I don't feel that I'll ever be the type of person who will become part of a mental health system and thrive on that. It's not in my personality at all. For months I've resisted the very idea of therapy, to be honest. Reading Harry's post caused me to change that. While it's not in me to become dependent on a "system" it IS in me to sort of drop out from society all together. For all my life I've always been something of a loner, actually, and I have that tendency anyway. That's been what's happened over the last couple weeks, and it does have me concerned.

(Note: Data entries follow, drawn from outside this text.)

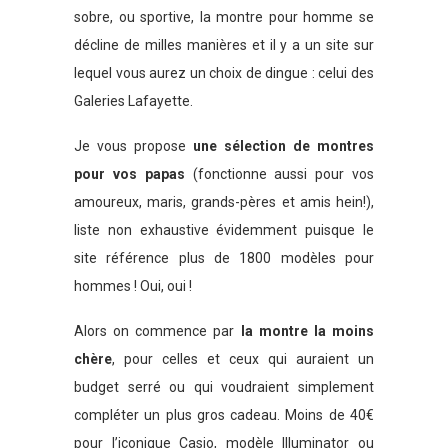
sobre, ou sportive, la montre pour homme se
décline de milles manières et il y a un site sur
lequel vous aurez un choix de dingue : celui des
Galeries Lafayette.
Je vous propose
une sélection de montres
pour vos papas
(fonctionne aussi pour vos
amoureux, maris, grands-pères et amis hein!),
liste non exhaustive évidemment puisque le
site référence plus de 1800 modèles pour
hommes ! Oui, oui !
Alors on commence par
la montre la moins
chère
, pour celles et ceux qui auraient un
budget serré ou qui voudraient simplement
compléter un plus gros cadeau. Moins de 40€
pour l’iconique Casio, modèle Illuminator ou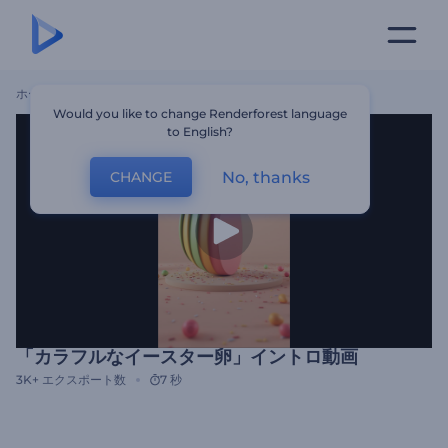
ホーム
テンプレート
「カラフルなイースター卵」イントロ動画
Would you like to change Renderforest language
to English?
No, thanks
CHANGE
「カラフルなイースター卵」イントロ動画
3K+
エクスポート数
7 秒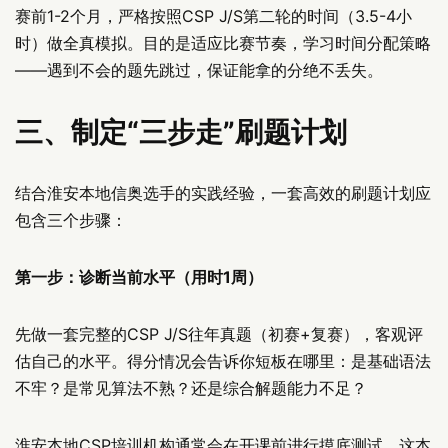
赛前1-2个月，严格按照CSP J/S第二轮的时间（3.5-4小
时）做全真模拟。目的是适应比赛节奏，学习时间分配策略
——遇到不会的题先跳过，保证能拿的分绝不丢失。
三、制定“三步走”刷题计划
结合淮安本地信奥选手的实践经验，一套高效的刷题计划应
包含三个步骤：
第一步：诊断当前水平（用时1周）
先做一套完整的CSP J/S往年真题（初赛+复赛），客观评
估自己的水平。得分情况会告诉你短板在哪里：是基础语法
不牢？是常见算法不熟？还是综合解题能力不足？
淮安本地CSP培训机构通常会在开课前进行摸底测试，这本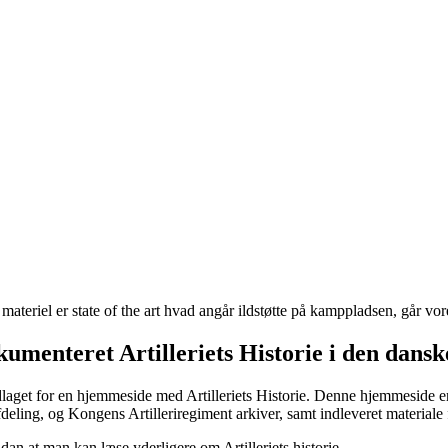
ateriel er state of the art hvad angår ildstøtte på kamppladsen, går vore
kumenteret Artilleriets Historie i den dans
get for en hjemmeside med Artilleriets Historie. Denne hjemmeside er
fdeling, og Kongens Artilleriregiment arkiver, samt indleveret materiale f
ådan at man kan læse yderligere om Artilleriets historie.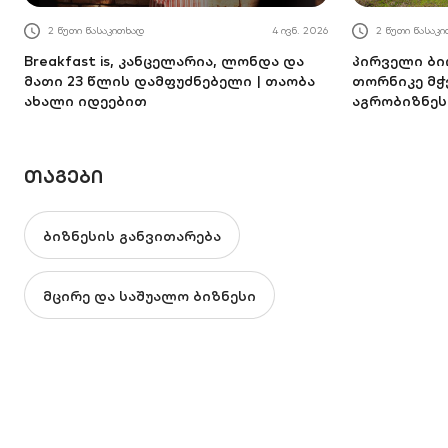
2 წუთი წასაკითხად
4 ივნ. 2026
2 წუთი წასაკ
Breakfast is, კანცელარია, ლონდა და
პირველი ბი
მათი 23 წლის დამფუძნებელი | თაობა
თორნიკე მ
ახალი იდეებით
აგრობიზნეს
ᲗᲐᲒᲔᲑᲘ
ბიზნესის განვითარება
მცირე და საშუალო ბიზნესი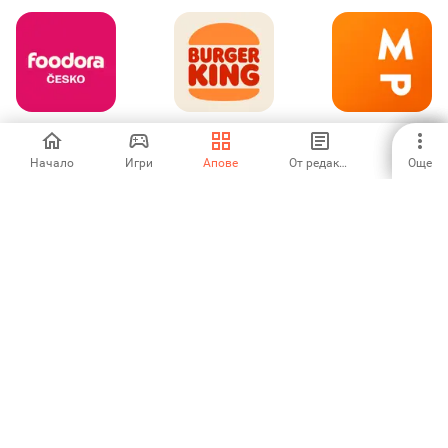
foodora CZ: Jídlo
Burger King
MangoPlate -
a nákupy
Puerto Rico
Restaurant Search
Начало
Игри
Апове
От редакторите
Още
5
-
-
大众点评
Recetas Kiwilimón
Caviar - Order
Food Delivery
5
-
2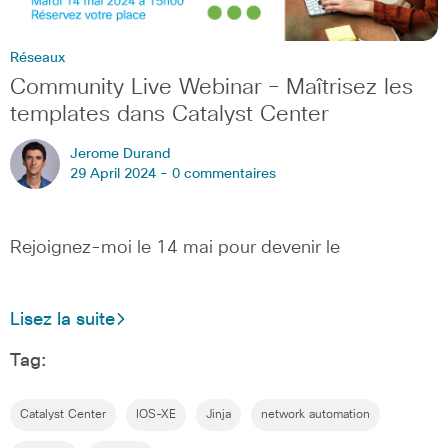
Réseaux
Community Live Webinar – Maîtrisez les
templates dans Catalyst Center
Jerome Durand
29 April 2024 -
0 commentaires
Rejoignez-moi le 14 mai pour devenir le
Lisez la suite
Tag:
Catalyst Center
IOS-XE
Jinja
network automation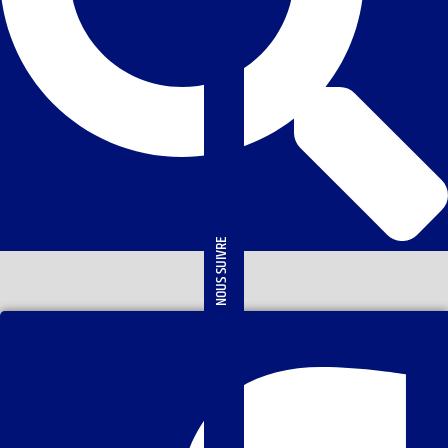
NOUS SUIVRE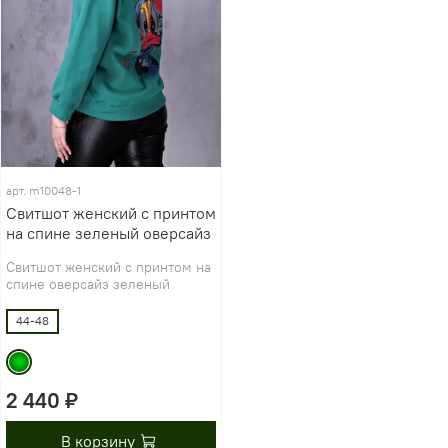
арт.
m10048-1
Свитшот женский с принтом
на спине зеленый оверсайз
Свитшот женский с принтом на
спине оверсайз зеленый
44-48
2 440 ₽
В корзину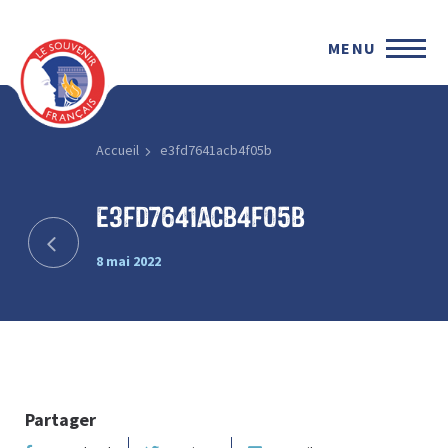
MENU
Accueil
e3fd7641acb4f05b
e3fd7641acb4f05b
8 mai 2022
Partager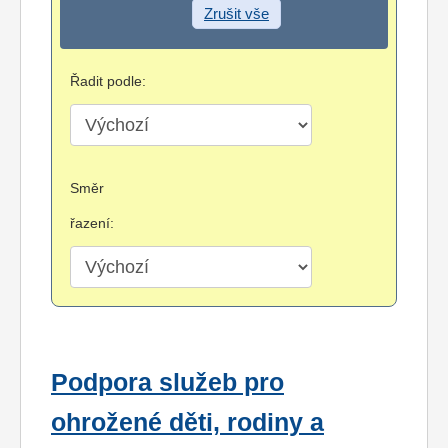
Zrušit vše
Řadit podle:
Směr
řazení:
Podpora služeb pro
ohrožené děti, rodiny a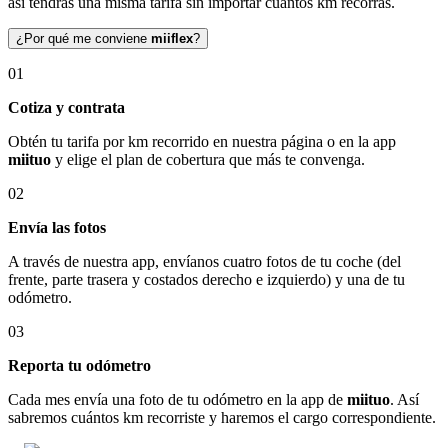
así tendrás una misma tarifa sin importar cuántos km recorras.
¿Por qué me conviene
miiflex
?
01
Cotiza y contrata
Obtén tu tarifa por km recorrido en nuestra página o en la app
miituo
y elige el plan de cobertura que más te convenga.
02
Envía las fotos
A través de nuestra app, envíanos cuatro fotos de tu coche (del
frente, parte trasera y costados derecho e izquierdo) y una de tu
odómetro.
03
Reporta tu odómetro
Cada mes envía una foto de tu odómetro en la app de
miituo
. Así
sabremos cuántos km recorriste y haremos el cargo correspondiente.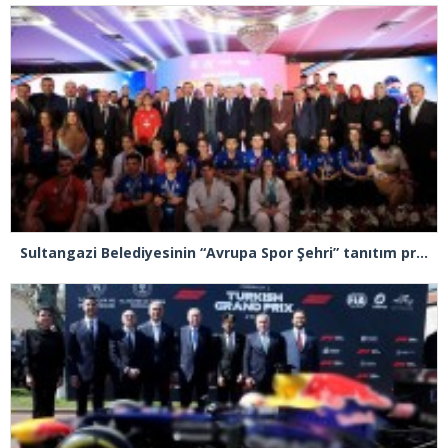
Sultangazi Belediyesinin “Avrupa Spor Şehri” tanıtım programı gerçekleşti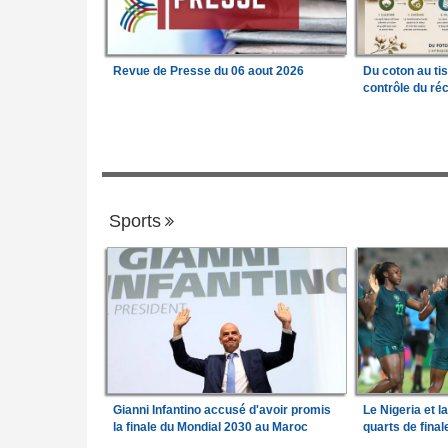
Revue de Presse du 06 aout 2026
Du coton au ti
contrôle du réc
Sports
Gianni Infantino accusé d'avoir promis
Le Nigeria et l
la finale du Mondial 2030 au Maroc
quarts de fina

The problem with the pill, of course, is that there's this minute chance it could nauseate me. Nausea always causes me to get very anxious at the least, panicked at most. I guess my question becomes, is a .5 mg dose of clonazepam enough to make me not care if I'm nauseous if I do get that way? How powerful is it (concerning the mind)? When I had surgery I had hydrocodone for pain. It did nauseate me but the sedation was not nearly powerful enough to kill the anxiety. It turned me into a wreck. So the doctor then prescribed Darvocet, and it did exactly the same thing. After that I just gave up and went without pain meds completely. Not even ibuprofen. I chose intense pain over nausea and it wasn't exactly a difficult choice to make.

See, the only brain meds I've ever taken were SSRI's, and your brain doesn't really feel them working. So all of this is pretty new to me. I'm not sure how the clonazepam is going to effect the way I calm down.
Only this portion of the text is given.